# RECORD SET
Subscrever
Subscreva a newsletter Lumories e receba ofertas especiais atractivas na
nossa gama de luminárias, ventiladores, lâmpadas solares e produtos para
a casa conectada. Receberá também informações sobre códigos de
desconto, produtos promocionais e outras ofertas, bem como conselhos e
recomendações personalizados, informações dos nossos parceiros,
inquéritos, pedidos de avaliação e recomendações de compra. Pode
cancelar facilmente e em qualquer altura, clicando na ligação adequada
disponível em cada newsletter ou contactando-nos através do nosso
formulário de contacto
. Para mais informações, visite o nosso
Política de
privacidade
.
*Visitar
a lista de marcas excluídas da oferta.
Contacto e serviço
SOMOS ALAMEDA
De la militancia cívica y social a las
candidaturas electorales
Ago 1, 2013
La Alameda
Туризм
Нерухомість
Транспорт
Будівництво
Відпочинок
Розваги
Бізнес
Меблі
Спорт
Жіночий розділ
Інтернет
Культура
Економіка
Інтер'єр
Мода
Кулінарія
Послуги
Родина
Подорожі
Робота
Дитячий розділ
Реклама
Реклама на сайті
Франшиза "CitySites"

--

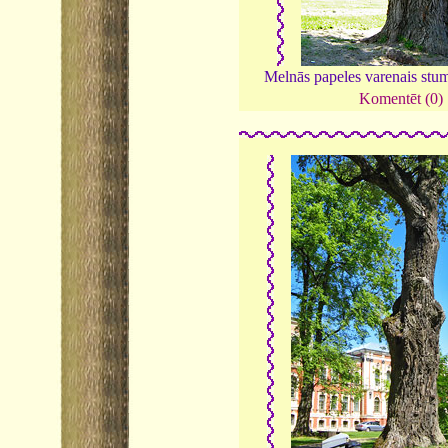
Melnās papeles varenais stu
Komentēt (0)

...

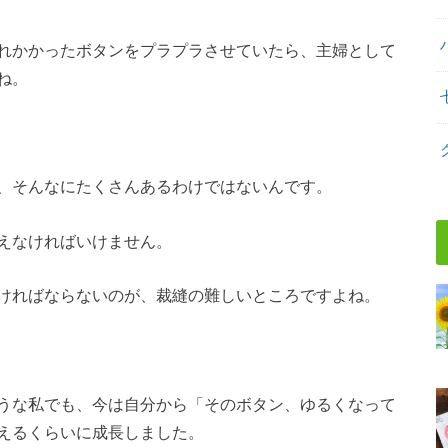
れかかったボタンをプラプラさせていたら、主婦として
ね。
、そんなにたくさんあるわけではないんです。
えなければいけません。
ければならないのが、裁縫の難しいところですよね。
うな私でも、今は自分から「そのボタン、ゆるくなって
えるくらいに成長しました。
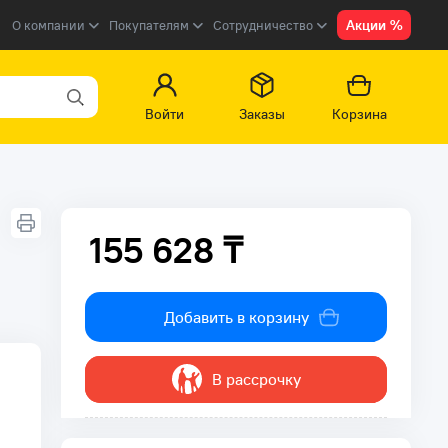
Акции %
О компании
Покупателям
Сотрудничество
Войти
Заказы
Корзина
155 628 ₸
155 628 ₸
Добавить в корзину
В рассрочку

# TASK BRIEF
In the listing above, find the line containing "cancelar facilmente e" and the line containing "SOMOS ALAMEDA". Output them and every line between, exactly, and nothing else.

# ANSWER
cancelar facilmente e em qualquer altura, clicando na ligação adequada
disponível em cada newsletter ou contactando-nos através do nosso
formulário de contacto
. Para mais informações, visite o nosso
Política de
privacidade
.
*Visitar
a lista de marcas excluídas da oferta.
Contacto e serviço
SOMOS ALAMEDA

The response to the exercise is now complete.